Six years later, Hyperledger has become Hyperledger Foundation and is home to 18 projects, including six graduated ones, and more than 75 technologies under development in the Hyperledger Labs. There is a growing, global community with hundreds of members, thousands of lines of code contributions, and hundreds of thousands of library downloads. Today, more than 350 companies have participated in contributing code to Hyperledger’s projects.
Following the model of the Linux Foundation, Hyperledger Foundation provides a neutral, open community supported by technical and business governance. Hyperledger Foundation hosts a number of open source software projects that serve as the building blocks for enterprise blockchain deployments. These projects are conceived and built by the Hyperledger developer community as freely available, enterprise-grade software that vendors, end user organizations, service providers, start-ups, academics, and others can use to build and deploy blockchain networks and even commercial solutions.
The role of Hyperledger Foundation is to ensure the health and transparency of the community and all its projects, including managing the development cycle, software licensing, security audits, and provenance tracking for every line of code. In short, Hyperledger Foundation provides the backbone of services that open source projects require to ensure community growth. This increases the willingness of enterprise software companies, start-ups, and independent developers to commit resources to open source projects.
Impact
In just a few years, the first wave of enterprises adopting Hyperledger technologies moved from early-stage testing to proofs of concept to production systems. These deployments confirmed that strategically developed and implemented blockchain delivers unprecedented gains in speed, security, and transparency. Now, Hyperledger technologies are being used in everything from powering global trade networks and supply chains to fighting counterfeit drugs, banking “unbanked” populations, and ensuring sustainable manufacturing. Already, more than half of the companies on the Forbes Blockchain 50, a list of companies that lead in employing distributed ledger technology, use Hyperledger-powered networks.
“Hyperledger’s prolific code projects include solutions that support the most secure, private, multi-party ledger networks as well as solutions that work with the largest public networks, and most of the space in between. Even in this new and emerging ecosystem, multiple recent surveys and reports have shown that Hyperledger has leading market share among major enterprises that are implementing DLT solutions.”

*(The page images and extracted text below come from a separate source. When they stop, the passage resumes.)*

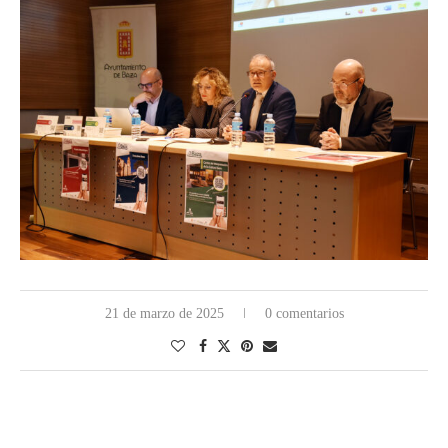
21 de marzo de 2025
0 comentarios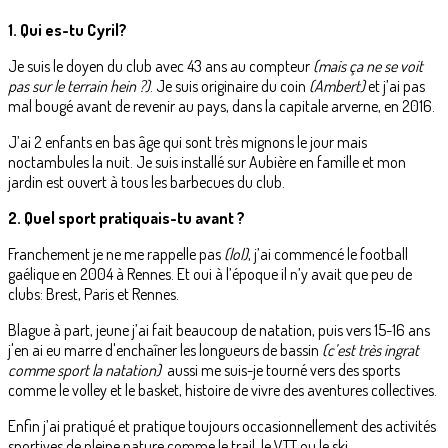
1. Qui es-tu Cyril?
Je suis le doyen du club avec 43 ans au compteur
(mais ça ne se voit
pas sur le terrain hein ?)
. Je suis originaire du coin
(Ambert)
et j’ai pas
mal bougé avant de revenir au pays, dans la capitale arverne, en 2016.
J’ai 2 enfants en bas âge qui sont très mignons le jour mais
noctambules la nuit. Je suis installé sur Aubière en famille et mon
jardin est ouvert à tous les barbecues du club.
2. Quel sport pratiquais-tu avant ?
Franchement je ne me rappelle pas
(lol)
, j’ai commencé le football
gaélique en 2004 à Rennes. Et oui à l’époque il n’y avait que peu de
clubs: Brest, Paris et Rennes.
Blague à part, jeune j’ai fait beaucoup de natation, puis vers 15-16 ans
j'en ai eu marre d'enchaîner les longueurs de bassin
(c’est très ingrat
comme sport la natation)
aussi me suis-je tourné vers des sports
comme le volley et le basket, histoire de vivre des aventures collectives.
Enfin j’ai pratiqué et pratique toujours occasionnellement des activités
sportives de pleine nature comme le trail, le VTT ou le ski.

– Robert Palatnick, Managing Director and Global Head of Technology Research and Innovation, DTCC
Like the internet, this space will take years to fully mature. But the race is on to put this technology to work. Concerns about public health, climate change, social justice, misinformation, privacy, and other issues are fueling the urgency for multiparty systems that increase trust, boost efficiency, and ensure authenticity. All of this is accelerating adoption of enterprise blockchain technologies.
To drive widespread adoption of enterprise blockchain, Hyperledger Foundation must continue to fuel the development of both the technology and ecosystem of developers, service providers, and users. It is well positioned, as part of the larger Linux Foundation, to foster a growing, global community that is engaged and committed to advancing the development and deployment of its technologies.